_Data extracts_:
# # # #

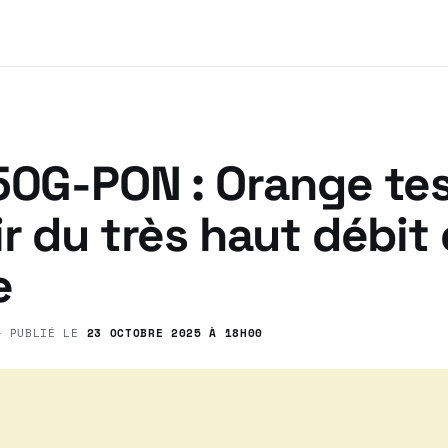
 50G-PON : Orange te
ir du très haut débit
e
 PUBLIÉ LE
23 OCTOBRE 2025 À 18H00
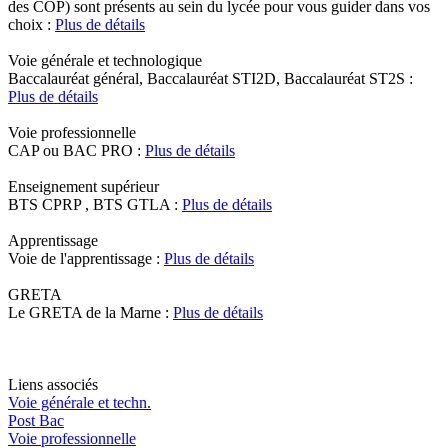
des COP) sont présents au sein du lycée pour vous guider dans vos
choix :
Plus de détails
Voie générale et technologique
Baccalauréat général, Baccalauréat STI2D, Baccalauréat ST2S :
Plus de détails
Voie professionnelle
CAP ou BAC PRO :
Plus de détails
Enseignement supérieur
BTS CPRP , BTS GTLA :
Plus de détails
Apprentissage
Voie de l'apprentissage :
Plus de détails
GRETA
Le GRETA de la Marne :
Plus de détails
Liens associés
Voie générale et techn.
Post Bac
Voie professionnelle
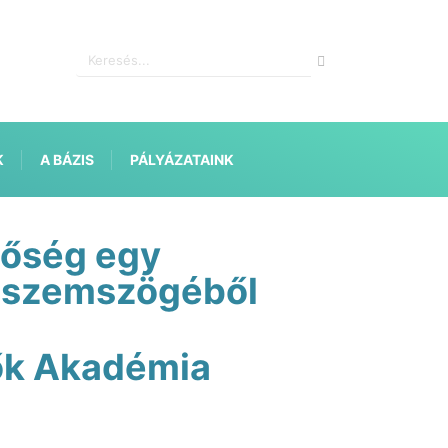
K
A BÁZIS
PÁLYÁZATAINK
gőség egy
 szemszögéből
ők Akadémia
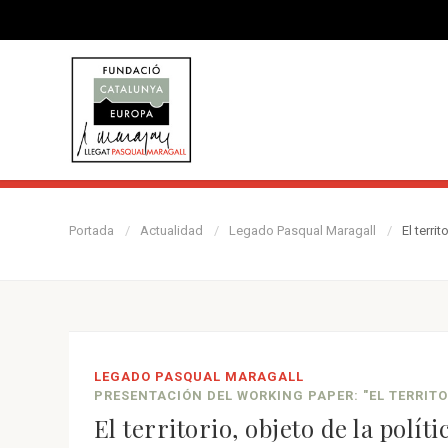
Portada
Actualidad
Legado Pasqual Maragall
El terri
LEGADO PASQUAL MARAGALL
PRESENTACIÓN DEL WORKING PAPER: "EL TERRIT
El territorio, objeto de la polí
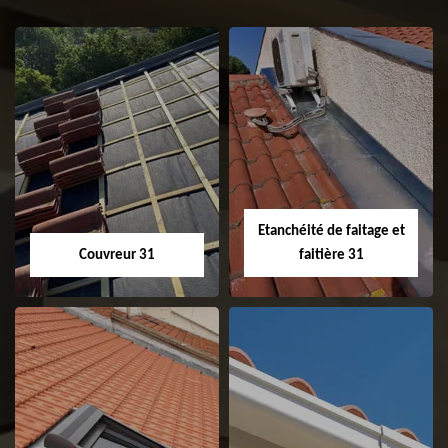
Etanchéité de faitage et
Couvreur 31
faitière 31
Couvreur 31
Etanchéité de
faitage et faitière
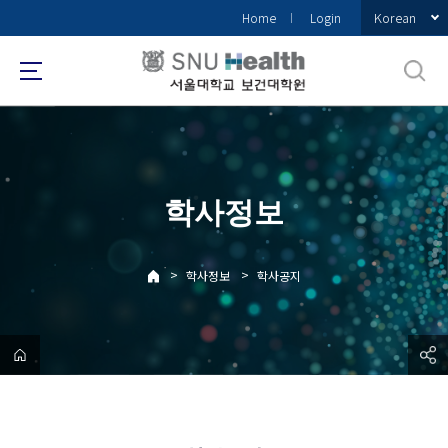
바
Korean
Home
Login
로
가
기
메
뉴
학사정보
>
>
학사정보
학사공지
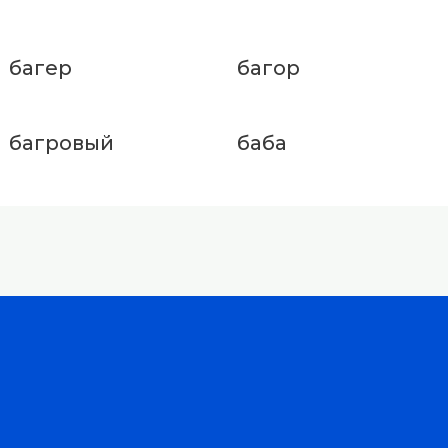
багер
багор
багровый
баба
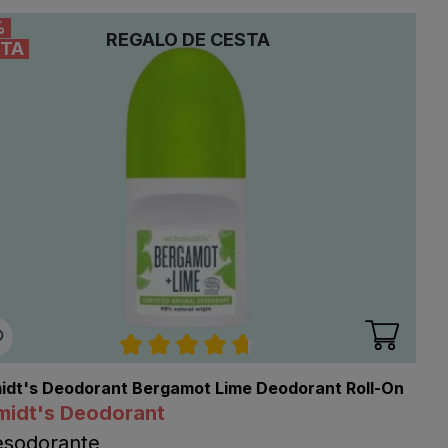
%
REGALO DE CESTA
TA
llas
Calificación promedio de 4.7 de 5 e
idt's Deodorant Bergamot Lime Deodorant Roll-On
midt's Deodorant
esodorante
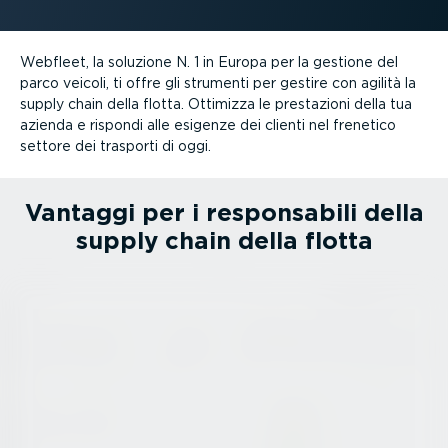
Webfleet, la soluzione N. 1 in Europa per la gestione del
parco veicoli, ti offre gli strumenti per gestire con agilità la
supply chain della flotta. Ottimizza le prestazioni della tua
azienda e rispondi alle esigenze dei clienti nel frenetico
settore dei trasporti di oggi.
Vantaggi per i respon­sabili della
supply chain della flotta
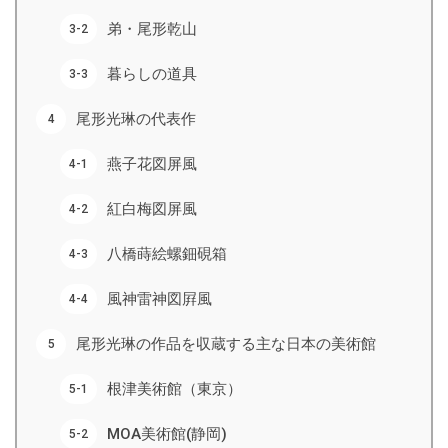
弟・尾形乾山
暮らしの道具
尾形光琳の代表作
燕子花図屏風
紅白梅図屏風
八橋蒔絵螺鈿硯箱
風神雷神図屛風
尾形光琳の作品を収蔵する主な日本の美術館
根津美術館（東京）
MOA美術館(静岡)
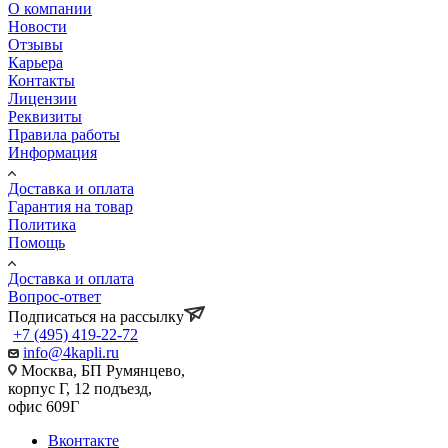
О компании
Новости
Отзывы
Карьера
Контакты
Лицензии
Реквизиты
Правила работы
Информация
Доставка и оплата
Гарантия на товар
Политика
Помощь
Доставка и оплата
Вопрос-ответ
Подписаться на рассылку
+7 (495) 419-22-72
info@4kapli.ru
Москва, БП Румянцево,
корпус Г, 12 подъезд,
офис 609Г
Вконтакте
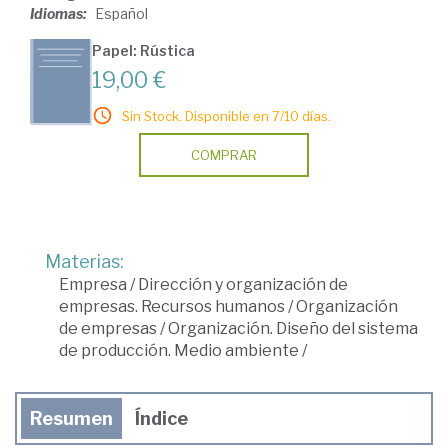
Idiomas:
Español
Papel: Rústica
19,00 €
Sin Stock. Disponible en 7/10 días.
COMPRAR
Materias:
Empresa
/
Dirección y organización de
empresas. Recursos humanos
/
Organización
de empresas
/
Organización. Diseño del sistema
de producción. Medio ambiente
/
Resumen
Índice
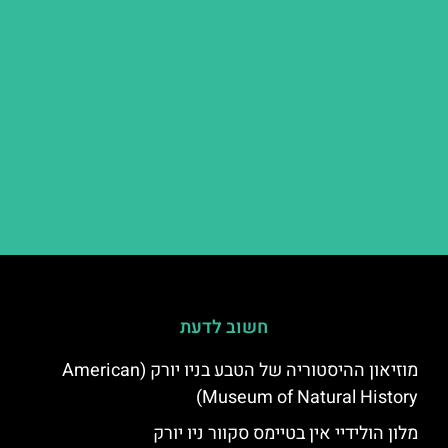
חשוב לדעת
מוזיאון ההיסטוריה של הטבע בניו יורק (American
Museum of Natural History)
מלון הולידיי אין בטיימס סקוור ניו יורק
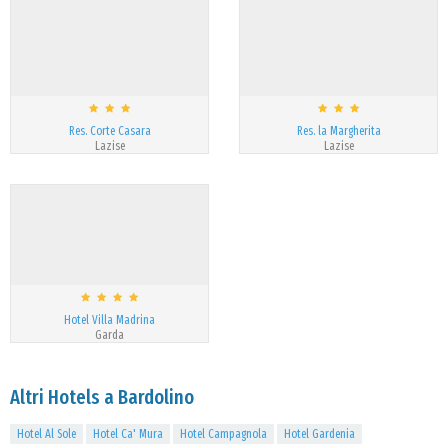
Res. Corte Casara
Res. la Margherita
Lazise
Lazise
Hotel Villa Madrina
Garda
Altri Hotels a Bardolino
Hotel Al Sole
Hotel Ca' Mura
Hotel Campagnola
Hotel Gardenia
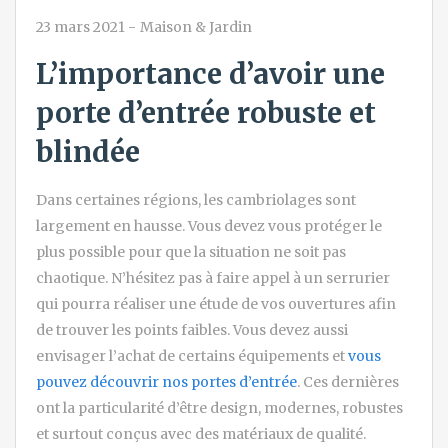
23 mars 2021
-
Maison & Jardin
L’importance d’avoir une
porte d’entrée robuste et
blindée
Dans certaines régions, les cambriolages sont
largement en hausse. Vous devez vous protéger le
plus possible pour que la situation ne soit pas
chaotique. N’hésitez pas à faire appel à un serrurier
qui pourra réaliser une étude de vos ouvertures afin
de trouver les points faibles. Vous devez aussi
envisager l’achat de certains équipements et
vous
pouvez découvrir nos portes d’entrée
. Ces dernières
ont la particularité d’être design, modernes, robustes
et surtout conçus avec des matériaux de qualité.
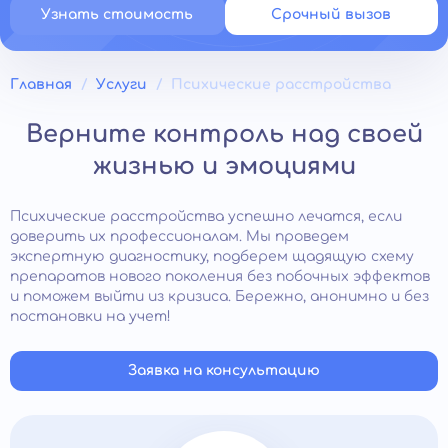
Узнать стоимость
Срочный вызов
Главная
Услуги
Психические расстройства
Верните контроль над своей
жизнью и эмоциями
Психические расстройства успешно лечатся, если
доверить их профессионалам. Мы проведем
экспертную диагностику, подберем щадящую схему
препаратов нового поколения без побочных эффектов
и поможем выйти из кризиса. Бережно, анонимно и без
постановки на учет!
Заявка на консультацию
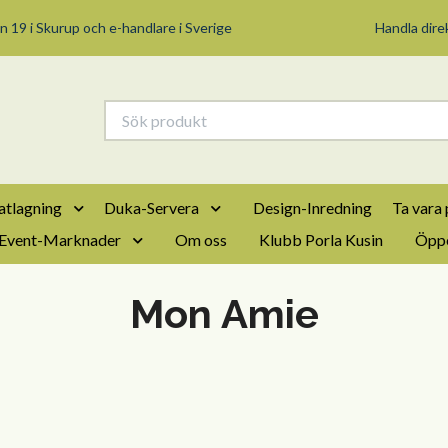
n 19 i Skurup och e-handlare i Sverige
Handla direk
tlagning
Duka-Servera
Design-Inredning
Ta vara 
Event-Marknader
Om oss
Klubb Porla Kusin
Öppe
Mon Amie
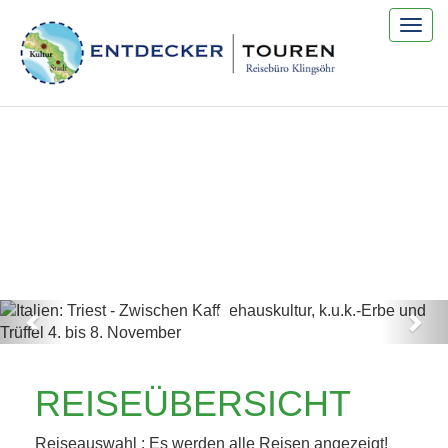
Togg
navig
Previous
Nex
ITALIEN: TRIEST -
REISEÜBERSICHT
ZWISCHEN
Reiseauswahl : Es werden alle Reisen angezeigt!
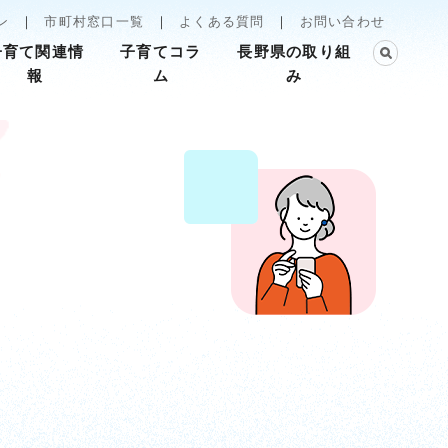
ン
市町村窓口一覧
よくある質問
お問い合わせ
子育て関連情
子育てコラ
長野県の取り組
報
ム
み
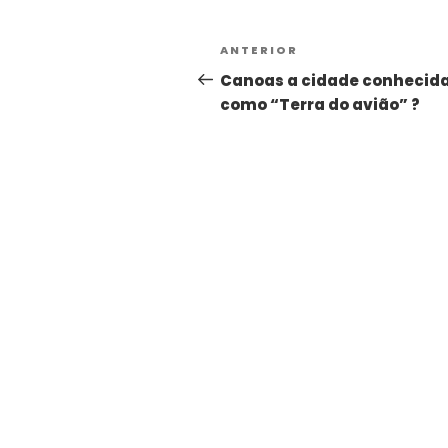
ANTERIOR
Canoas a cidade conhecid
como “Terra do avião” ?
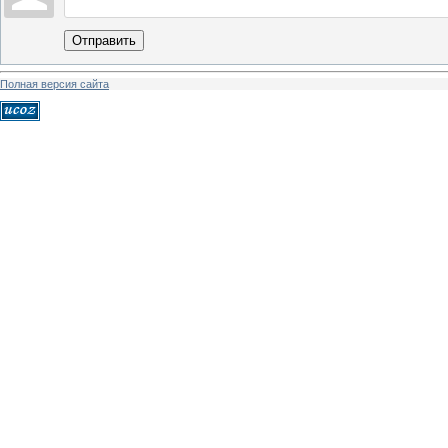
Отправить
Полная версия сайта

# # # #

_Required work_:
Every line holding the string "faitage" should be copied here, so please find those lines in the data.

_Answer section_:
Etanchéité de faitage et
faitage et faitière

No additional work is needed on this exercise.